24 de junho de 2022 11:56 por Mácleim Carneiro
Não! Ninguém pode ter a noção exata do que aconteceu nas cidades devastadas pela tromba d’água que atingiu as populações ribeirinhas dos vales do Mundaú e Paraíba, em 2010. Não! Ninguém pode ter a percepção física do sofrimento sem ter visitado as ruínas, os escombros, a desgraça, a tristeza e o desconsolo daquele povo.

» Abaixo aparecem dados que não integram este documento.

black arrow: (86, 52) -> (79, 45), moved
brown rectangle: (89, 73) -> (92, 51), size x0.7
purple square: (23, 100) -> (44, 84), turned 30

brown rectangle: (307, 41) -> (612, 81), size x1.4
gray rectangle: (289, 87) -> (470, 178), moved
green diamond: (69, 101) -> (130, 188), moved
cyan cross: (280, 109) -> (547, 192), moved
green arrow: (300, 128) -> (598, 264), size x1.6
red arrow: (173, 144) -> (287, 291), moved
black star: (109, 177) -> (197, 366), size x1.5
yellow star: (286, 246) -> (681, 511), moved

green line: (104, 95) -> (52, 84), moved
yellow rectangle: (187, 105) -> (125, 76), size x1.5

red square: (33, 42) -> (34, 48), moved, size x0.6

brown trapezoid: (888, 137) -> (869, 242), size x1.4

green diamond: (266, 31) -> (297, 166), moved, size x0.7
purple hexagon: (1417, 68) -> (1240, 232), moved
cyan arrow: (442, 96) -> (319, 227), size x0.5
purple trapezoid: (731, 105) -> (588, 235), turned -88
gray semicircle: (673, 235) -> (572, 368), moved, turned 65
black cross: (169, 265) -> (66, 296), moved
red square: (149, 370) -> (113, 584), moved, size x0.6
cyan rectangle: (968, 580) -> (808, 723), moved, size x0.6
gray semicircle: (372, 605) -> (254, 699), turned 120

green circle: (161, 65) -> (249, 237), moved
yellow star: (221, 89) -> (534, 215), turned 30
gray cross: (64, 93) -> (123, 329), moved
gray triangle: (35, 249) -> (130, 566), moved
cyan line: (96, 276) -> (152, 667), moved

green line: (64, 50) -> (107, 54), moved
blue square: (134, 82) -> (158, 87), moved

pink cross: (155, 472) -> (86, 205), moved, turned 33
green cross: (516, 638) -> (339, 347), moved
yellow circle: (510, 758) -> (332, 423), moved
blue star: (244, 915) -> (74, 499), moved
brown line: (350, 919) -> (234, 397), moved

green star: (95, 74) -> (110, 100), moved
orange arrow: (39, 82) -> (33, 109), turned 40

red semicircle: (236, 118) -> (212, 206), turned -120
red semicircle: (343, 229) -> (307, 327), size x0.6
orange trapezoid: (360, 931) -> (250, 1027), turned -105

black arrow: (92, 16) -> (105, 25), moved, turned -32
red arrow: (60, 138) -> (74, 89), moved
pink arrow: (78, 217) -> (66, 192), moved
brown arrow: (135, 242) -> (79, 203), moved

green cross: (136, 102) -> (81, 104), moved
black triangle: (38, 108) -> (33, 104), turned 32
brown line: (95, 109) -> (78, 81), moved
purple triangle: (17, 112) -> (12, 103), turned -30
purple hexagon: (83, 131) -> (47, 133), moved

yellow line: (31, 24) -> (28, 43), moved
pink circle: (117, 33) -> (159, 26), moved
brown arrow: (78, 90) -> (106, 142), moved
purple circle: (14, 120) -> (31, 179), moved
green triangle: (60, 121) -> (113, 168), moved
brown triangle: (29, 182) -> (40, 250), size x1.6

A solidariedade dos que estavam de longe e ajudaram com donativos foi muito, extremamente, muito importante. Foi o que manteve de pé a esperança para aqueles que viram a moradia, negócio, pertences significativos, veículos, pessoas amigas, parentes, planos, coisas de uma vida inteira ruírem à sua volta. Diante de tanta destruição, a solidariedade se eleva e retroalimenta-se a um grau do sofrimento interior. Aconteceu com quem teve o interesse de ver bem de perto, in loco (com todos os cinco sentidos), o tamanho da tragédia. A não ser que a criatura não tivesse o mínimo de sensibilidade e, como víamos nos noticiários, encontrasse na desgraça alheia uma oportunidade de auferir vantagens em ano eleitoral.
Mundaú Inclemente
Quando as águas do Mundaú baixaram e deram condições de acesso a quase todas as ruas da minha cidade natal, fui ver o que de fato havia acontecido com o cenário e personagens de uma época importante da minha história de vida. Voltei ao berço, à minha incubadora, fui a Murici. Era domingo e chovia forte, como se fosse prenuncio de que ali ainda não se permitia o passado, tudo era o momento cruel, real e duradouro, que, a contragosto daquela gente, tatuava para sempre um futuro incerto e duvidoso. Ainda à beira da pista, a cena periférica antecipava o conteúdo interior. Centenas de desabrigados, misturados a restos de mobílias encharcadas e lixo, cercavam, sôfregos, as pessoas solidárias, que levavam pão e leite, para acontecer, digamos assim, o café da manhã.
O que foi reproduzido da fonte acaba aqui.